This article was originally published in the print edition of the ABA Journal.
“You have the right to an attorney. If you cannot afford an attorney, one will be provided to you.”
You don’t have to have attended law school to know these words. They are repeated in nearly every police drama on television and in the movies.
Most Americans believe that access to an attorney during criminal proceedings is a foundational right in our country. But the right to have an attorney provided by the government has not always existed. Until 60 years ago, indigent defendants who could not afford an attorney had to defend themselves in court.
But on March 18, 1963, that all changed. The U.S. Supreme Court rendered one of its most famous decisions in the case of Gideon v.
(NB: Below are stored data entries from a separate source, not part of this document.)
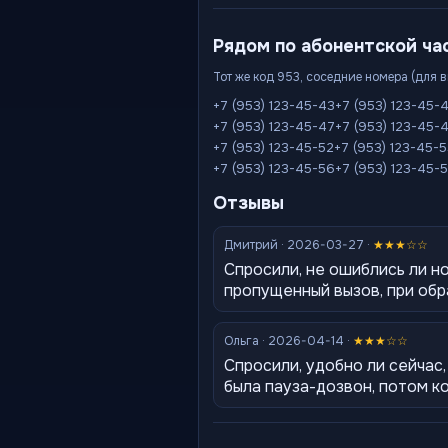
Рядом по абонентской ча
Тот же код 953, соседние номера (для 
+7 (953) 123-45-43
+7 (953) 123-45-
+7 (953) 123-45-47
+7 (953) 123-45-
+7 (953) 123-45-52
+7 (953) 123-45-
+7 (953) 123-45-56
+7 (953) 123-45-
Отзывы
Дмитрий · 2026-03-27 ·
★★★☆☆
Спросили, не ошиблись ли н
пропущенный вызов, при обр
Ольга · 2026-04-14 ·
★★★☆☆
Спросили, удобно ли сейчас
была пауза-дозвон, потом к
Wainwright.
Clarence Earl Gideon was a drifter who in 1961 was arrested and charged with breaking and entering after an alleged theft at a pool hall in Florida. Gideon asked the court for an attorney since he had no money. However, Gideon’s request was denied because at the time, the government was required to provide representation only to indigent defendants in capital cases.
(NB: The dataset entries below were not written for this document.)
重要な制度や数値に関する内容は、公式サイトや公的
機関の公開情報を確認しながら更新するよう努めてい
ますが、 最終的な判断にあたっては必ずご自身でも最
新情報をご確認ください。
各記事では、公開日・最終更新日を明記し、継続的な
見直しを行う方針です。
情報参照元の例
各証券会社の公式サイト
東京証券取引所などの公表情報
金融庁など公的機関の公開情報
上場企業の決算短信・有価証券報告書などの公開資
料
Gideon was convicted and received five years in prison, the maximum sentence. After exhausting his appeals, he drafted a handwritten note on prison stationery to the U.S. Supreme Court, which took his case and ruled unanimously that the Sixth Amendment guaranteed Gideon and all others facing serious criminal charges the right to a lawyer, whether they could afford to hire one or not. States were bound by the decision under the Fourteenth Amendment. On retrial with an attorney, Gideon was acquitted of all charges.